→ **Your assignment**
Reduce the material below to its lines containing "Netflix".

→ **Source records**
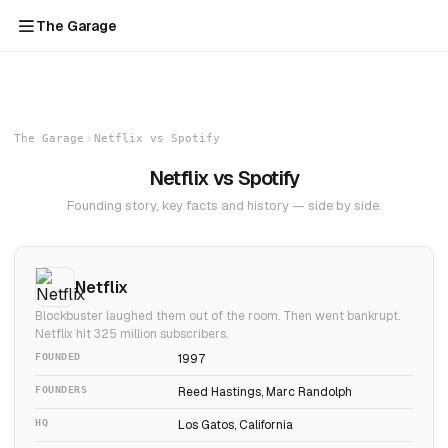
The Garage
The Garage
Netflix vs Spotify
Netflix vs Spotify
Founding story, key facts and history — side by side.
Netflix
Blockbuster laughed them out of the room. Then went bankrupt.
Netflix hit 325 million subscribers.
FOUNDED
1997
FOUNDERS
Reed Hastings, Marc Randolph
HQ
Los Gatos, California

→ **Solution**
Netflix vs Spotify
Netflix vs Spotify
Netflix
Netflix hit 325 million subscribers.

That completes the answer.